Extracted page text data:
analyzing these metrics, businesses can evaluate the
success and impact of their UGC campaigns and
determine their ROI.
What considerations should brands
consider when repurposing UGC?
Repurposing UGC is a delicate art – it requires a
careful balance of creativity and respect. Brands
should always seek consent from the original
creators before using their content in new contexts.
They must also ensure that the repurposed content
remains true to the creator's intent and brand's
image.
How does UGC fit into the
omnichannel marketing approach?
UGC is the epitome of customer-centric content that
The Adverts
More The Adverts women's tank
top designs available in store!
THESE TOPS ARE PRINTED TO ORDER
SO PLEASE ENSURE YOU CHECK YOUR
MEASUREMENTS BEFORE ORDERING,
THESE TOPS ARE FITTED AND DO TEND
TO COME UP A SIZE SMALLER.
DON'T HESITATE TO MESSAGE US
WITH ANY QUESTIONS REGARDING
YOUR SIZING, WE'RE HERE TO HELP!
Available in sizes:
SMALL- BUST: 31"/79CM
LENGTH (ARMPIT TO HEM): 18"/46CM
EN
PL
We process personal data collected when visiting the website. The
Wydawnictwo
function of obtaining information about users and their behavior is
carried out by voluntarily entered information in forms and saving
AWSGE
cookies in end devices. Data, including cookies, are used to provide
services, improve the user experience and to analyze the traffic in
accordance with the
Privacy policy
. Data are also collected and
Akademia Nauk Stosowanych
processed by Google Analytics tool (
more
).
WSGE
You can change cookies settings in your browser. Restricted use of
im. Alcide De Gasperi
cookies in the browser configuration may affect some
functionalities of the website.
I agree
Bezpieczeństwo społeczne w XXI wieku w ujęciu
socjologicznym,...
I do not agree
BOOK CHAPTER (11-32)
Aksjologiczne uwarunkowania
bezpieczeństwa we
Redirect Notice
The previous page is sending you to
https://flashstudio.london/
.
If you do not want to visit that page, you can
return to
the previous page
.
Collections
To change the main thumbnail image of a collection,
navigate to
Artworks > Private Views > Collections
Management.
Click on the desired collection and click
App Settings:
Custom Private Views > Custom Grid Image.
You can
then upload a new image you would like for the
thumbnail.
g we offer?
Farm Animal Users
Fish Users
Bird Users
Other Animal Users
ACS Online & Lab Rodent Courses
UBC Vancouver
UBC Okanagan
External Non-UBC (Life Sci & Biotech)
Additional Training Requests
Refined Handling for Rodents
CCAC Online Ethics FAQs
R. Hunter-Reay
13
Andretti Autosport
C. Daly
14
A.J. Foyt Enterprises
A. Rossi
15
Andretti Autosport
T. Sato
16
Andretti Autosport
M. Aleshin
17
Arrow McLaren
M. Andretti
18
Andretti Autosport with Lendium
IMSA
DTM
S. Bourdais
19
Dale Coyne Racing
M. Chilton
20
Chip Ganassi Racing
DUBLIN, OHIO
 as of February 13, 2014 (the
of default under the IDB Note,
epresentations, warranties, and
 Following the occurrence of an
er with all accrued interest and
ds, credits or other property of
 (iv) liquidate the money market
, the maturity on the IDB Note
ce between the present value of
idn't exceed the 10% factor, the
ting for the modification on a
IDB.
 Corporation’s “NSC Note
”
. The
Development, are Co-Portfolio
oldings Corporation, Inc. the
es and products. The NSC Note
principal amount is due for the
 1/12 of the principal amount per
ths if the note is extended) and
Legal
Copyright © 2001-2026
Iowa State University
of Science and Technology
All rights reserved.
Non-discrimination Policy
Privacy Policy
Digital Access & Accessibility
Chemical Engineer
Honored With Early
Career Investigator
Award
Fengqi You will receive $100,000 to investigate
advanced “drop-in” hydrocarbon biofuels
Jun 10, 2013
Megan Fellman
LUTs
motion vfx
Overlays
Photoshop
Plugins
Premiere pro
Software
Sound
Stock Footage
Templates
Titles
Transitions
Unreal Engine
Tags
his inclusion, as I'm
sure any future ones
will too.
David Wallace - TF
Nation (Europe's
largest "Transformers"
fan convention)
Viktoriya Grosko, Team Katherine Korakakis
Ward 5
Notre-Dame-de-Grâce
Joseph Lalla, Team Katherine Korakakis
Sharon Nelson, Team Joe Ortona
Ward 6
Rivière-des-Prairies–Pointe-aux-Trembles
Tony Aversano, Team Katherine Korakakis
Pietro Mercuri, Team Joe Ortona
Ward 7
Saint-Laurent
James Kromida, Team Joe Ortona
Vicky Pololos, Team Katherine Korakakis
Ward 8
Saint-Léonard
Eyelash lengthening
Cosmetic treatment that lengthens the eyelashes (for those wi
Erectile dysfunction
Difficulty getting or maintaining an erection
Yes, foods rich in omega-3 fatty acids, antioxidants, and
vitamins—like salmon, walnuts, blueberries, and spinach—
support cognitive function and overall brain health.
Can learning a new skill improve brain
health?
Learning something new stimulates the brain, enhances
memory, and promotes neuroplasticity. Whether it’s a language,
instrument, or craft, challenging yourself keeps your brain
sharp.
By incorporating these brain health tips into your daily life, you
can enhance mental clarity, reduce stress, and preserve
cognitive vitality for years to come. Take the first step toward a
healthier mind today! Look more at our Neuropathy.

Your objective >> Each line above that contains the word "cognitive" must be copied.

Result for this exercise >>
support cognitive function and overall brain health.
cognitive vitality for years to come. Take the first step toward a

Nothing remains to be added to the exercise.